Required action
Search each line below for "Your", then return the lines where it appears.

======

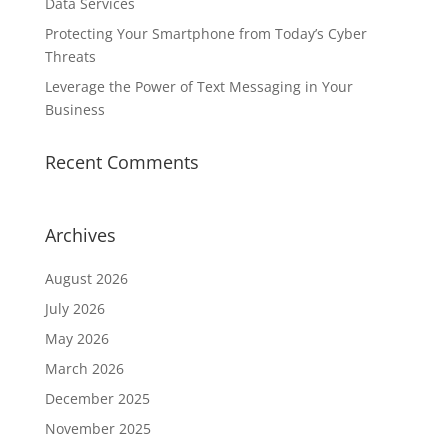
Data Services
Protecting Your Smartphone from Today’s Cyber
Threats
Leverage the Power of Text Messaging in Your
Business
Recent Comments
Archives
August 2026
July 2026
May 2026
March 2026
December 2025
November 2025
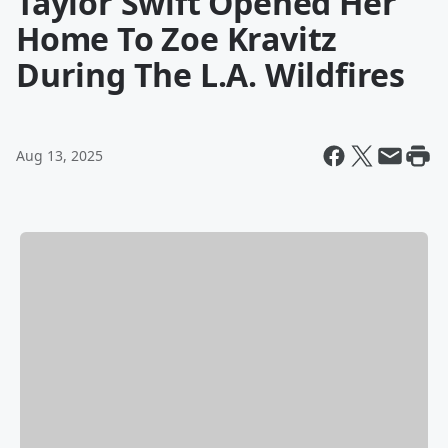
Taylor Swift Opened Her
Home To Zoe Kravitz
During The L.A. Wildfires
Aug 13, 2025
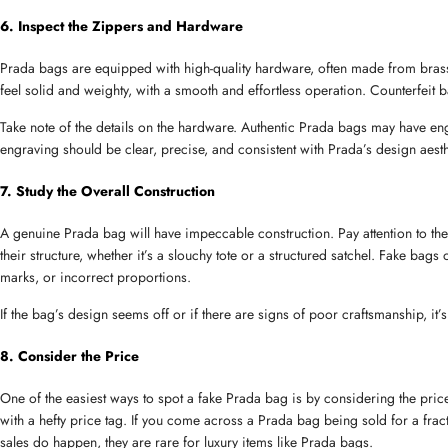
6. Inspect the Zippers and Hardware
Prada bags are equipped with high-quality hardware, often made from brass
feel solid and weighty, with a smooth and effortless operation. Counterfeit ba
Take note of the details on the hardware. Authentic Prada bags may have en
engraving should be clear, precise, and consistent with Prada’s design aesth
7. Study the Overall Construction
A genuine Prada bag will have impeccable construction. Pay attention to the
their structure, whether it’s a slouchy tote or a structured satchel. Fake bags
marks, or incorrect proportions.
If the bag’s design seems off or if there are signs of poor craftsmanship, it’s 
8. Consider the Price
One of the easiest ways to spot a fake Prada bag is by considering the pric
with a hefty price tag. If you come across a Prada bag being sold for a fraction
sales do happen, they are rare for luxury items like Prada bags.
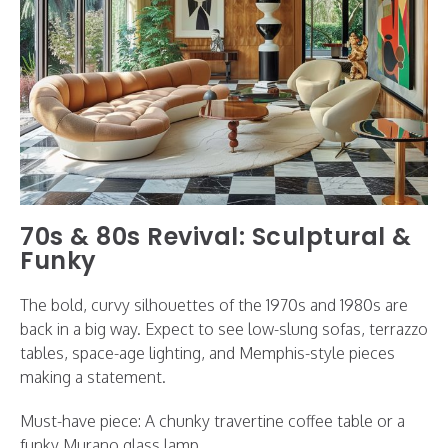
70s & 80s Revival: Sculptural &
Funky
The bold, curvy silhouettes of the 1970s and 1980s are
back in a big way. Expect to see low-slung sofas, terrazzo
tables, space-age lighting, and Memphis-style pieces
making a statement.
Must-have piece: A chunky travertine coffee table or a
funky Murano glass lamp.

======

Answer to this problem
Protecting Your Smartphone from Today’s Cyber
Leverage the Power of Text Messaging in Your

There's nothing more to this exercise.